* [Exercise prompt]: Among the records below, find each line that includes the string "they" and copy it.

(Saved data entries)
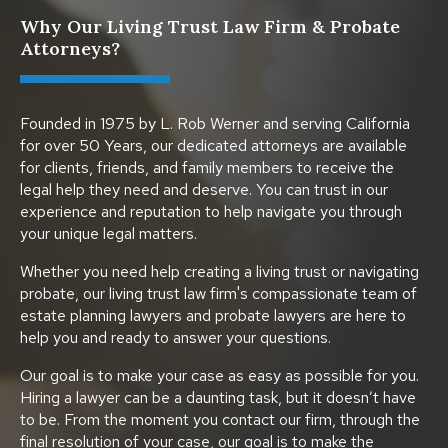
Why Our Living Trust Law Firm & Probate
Attorneys?
Founded in 1975 by L. Rob Werner and serving California
for over 50 Years, our dedicated attorneys are available
for clients, friends, and family members to receive the
legal help they need and deserve. You can trust in our
experience and reputation to help navigate you through
your unique legal matters.
Whether you need help creating a living trust or navigating
probate, our living trust law firm's compassionate team of
estate planning lawyers and probate lawyers are here to
help you and ready to answer your questions.
Our goal is to make your case as easy as possible for you.
Hiring a lawyer can be a daunting task, but it doesn’t have
to be. From the moment you contact our firm, through the
final resolution of your case, our goal is to make the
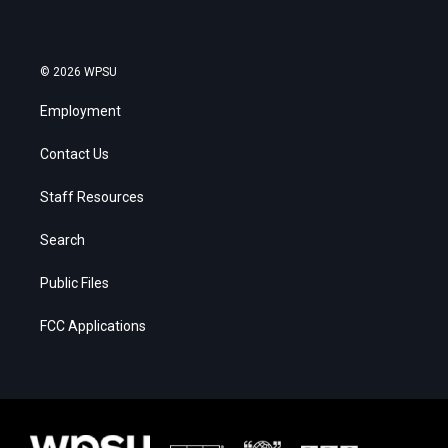
© 2026 WPSU
Employment
Contact Us
Staff Resources
Search
Public Files
FCC Applications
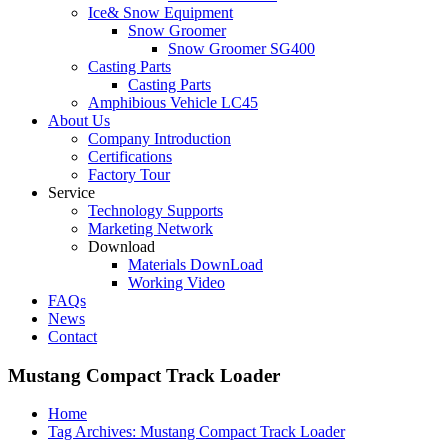
Ice& Snow Equipment
Snow Groomer
Snow Groomer SG400
Casting Parts
Casting Parts
Amphibious Vehicle LC45
About Us
Company Introduction
Certifications
Factory Tour
Service
Technology Supports
Marketing Network
Download
Materials DownLoad
Working Video
FAQs
News
Contact
Mustang Compact Track Loader
Home
Tag Archives: Mustang Compact Track Loader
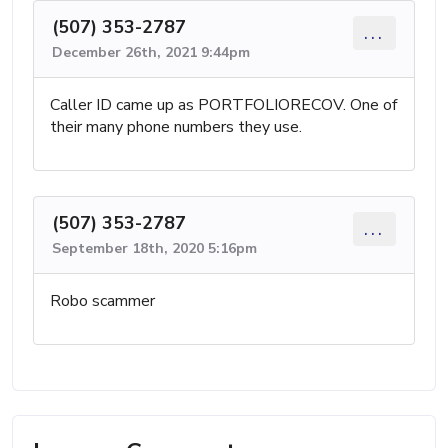
(507) 353-2787
...
December 26th, 2021 9:44pm
Caller ID came up as PORTFOLIORECOV. One of
their many phone numbers they use.
(507) 353-2787
...
September 18th, 2020 5:16pm
Robo scammer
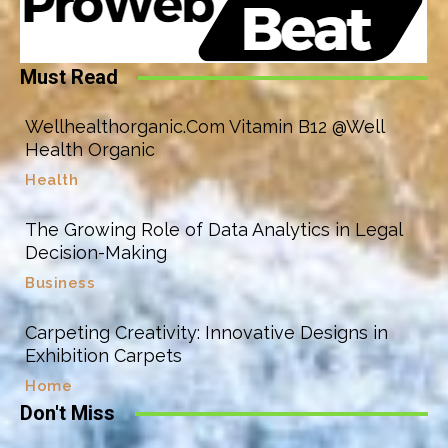
Must Read
Wellhealthorganic.Com Vitamin B12 @Well
Health Organic
Health
The Growing Role of Data Analytics in Legal
Decision-Making
Business
Carpeting Creativity: Innovative Designs in
Exhibition Carpets
Home
Don't Miss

* [Exercise answer]:
legal help they need and deserve. You can trust in our
their many phone numbers they use.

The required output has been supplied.